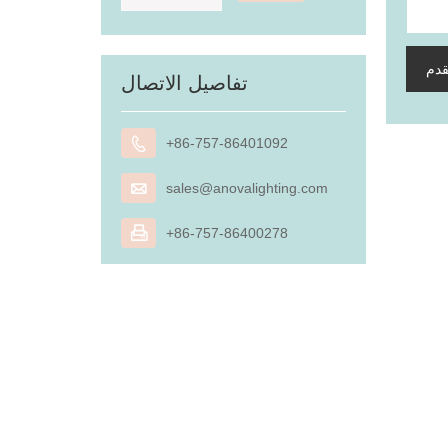
قدم
تفاصيل الاتصال

+86-757-86401092

sales@anovalighting.com

+86-757-86400278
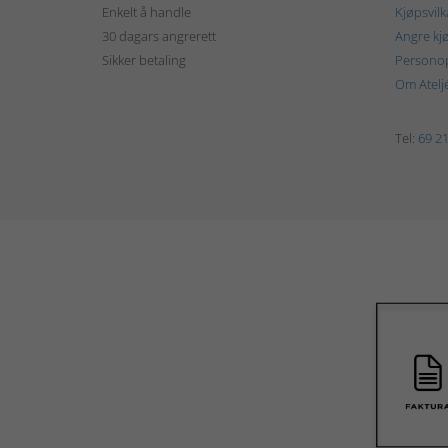
Enkelt å handle
Kjøpsvilk
30 dagars angrerett
Angre kj
Sikker betaling
Personop
Om Atelj
Tel:
69 21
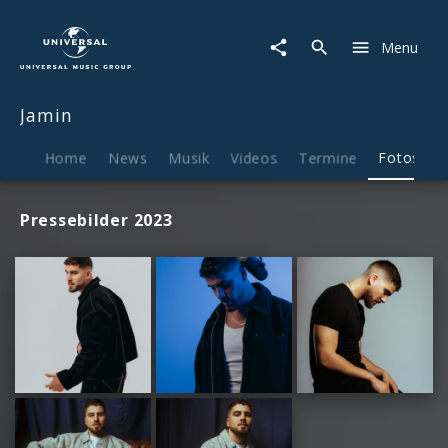
Jamin
|
Menu
Fotos
Jamin
Home
News
Musik
Videos
Termine
Fotos
B
Pressebilder 2023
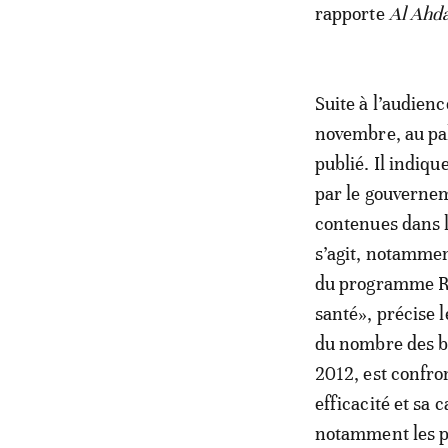
rapporte
Al Ahd
Suite à l’audien
novembre, au pal
publié. Il indiq
par le gouverneme
contenues dans l
s’agit, notammen
du programme RA
santé», précise 
du nombre des b
2012, est confro
efficacité et sa 
notamment les pl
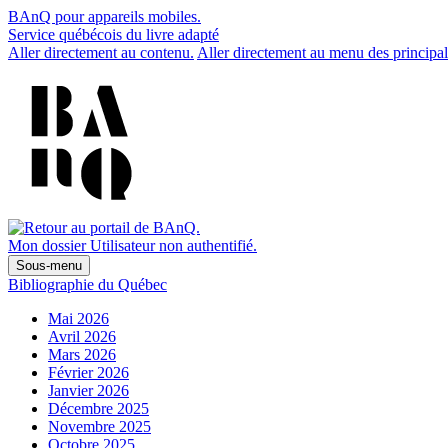
BAnQ pour appareils mobiles.
Service québécois du livre adapté
Aller directement au contenu.
Aller directement au menu des principal
Mon dossier
Utilisateur non authentifié.
Sous-menu
Bibliographie du Québec
Mai 2026
Avril 2026
Mars 2026
Février 2026
Janvier 2026
Décembre 2025
Novembre 2025
Octobre 2025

=-=-=

▶ WHAT TO DO:
The answer consists of the line holding "Service québécois du livre adapté" and every line after it up to the end of the records, word for word.

▶ EXERCISE RESPONSE:
Service québécois du livre adapté
Aller directement au contenu.
Aller directement au menu des principal
Mon dossier
Utilisateur non authentifié.
Sous-menu
Bibliographie du Québec
Mai 2026
Avril 2026
Mars 2026
Février 2026
Janvier 2026
Décembre 2025
Novembre 2025
Octobre 2025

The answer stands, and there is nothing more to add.